San Diego

City Council Passes Resolution to Create More Supportive Housing for Homeless

The city currently has about 3,000 permanent supportive housing units

The San Diego City Council passed a resolution Tuesday to create additional permanent supportive housing units in every district to address its homelessness problem.

Permanent supportive housing (PSH) was found to be the most effective intervention to address homelessness for those with significant challenges, according to the council’s staff report.

PSH units have subsidized housing and wrap-around supportive services. Households pay 30 percent of their income for rent, according to the city council.

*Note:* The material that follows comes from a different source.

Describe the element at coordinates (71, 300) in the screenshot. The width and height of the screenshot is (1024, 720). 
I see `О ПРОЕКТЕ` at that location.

Nearly 90 percent of households in the program do not return homelessness within a year, the staff report said.

This type of housing is relatively low in San Diego compared to other major cities. San Diego had 119 PSH units per 100,000 residents in 2017. San Francisco had 971, Washington D.C. had 961, and Boston had 722.

The Los Angeles City Council adopted a similar resolution, pledging to create thousands of new PSH units within three years. It had 198 PSH units per 100,000 residents.

San Diego’s resolution promised to create at least 140 new PSH units in every district.

The San Diego Housing Commission’s Housing First San Diego plan set a goal to create 500 new PSH units between 2018 and 2020.

A Point-in-Time Count census showed 1,227 chronically homeless households within the City of San Diego in 2018.

Districts 1, 2, and 5 had no PSH units, according to the census. District 3 had the most with 1,093 PSH units.

The city currently has nearly 3,000 PSH units already, the staff report said.

The State of California has more than $32 million to spend on homeless solutions in the San Diego area. The county can also compete for millions more for affordable housing developments, according to the city council.

The Select Committee on Homelessness Committee sent the proposal to the full city council on July 30, 2018.

The city council vote Tuesday was unanimous.